◆ **What to produce**
Write out exactly the lines from the one containing "イベントカレンダー、イチオシ掲示板、" through the last line of the records below, including both.

*** Dataset records

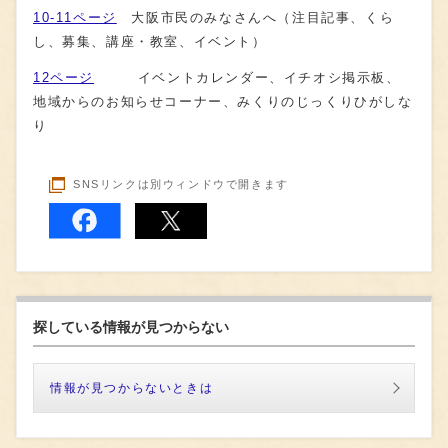
10-11ページ
大阪市民のみなさんへ（注目記事、くら
し、募集、講座・教室、イベント）
12ページ
イベントカレンダー、イチオシ掲示板、
地域からのお知らせコーナー、みくりのじっくりひがしな
り
SNSリンクは別ウィンドウで開きます
探している情報が見つからない
情報が見つからないときは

******

◆ **Result for this exercise**
イベントカレンダー、イチオシ掲示板、
地域からのお知らせコーナー、みくりのじっくりひがしな
り
SNSリンクは別ウィンドウで開きます
探している情報が見つからない
情報が見つからないときは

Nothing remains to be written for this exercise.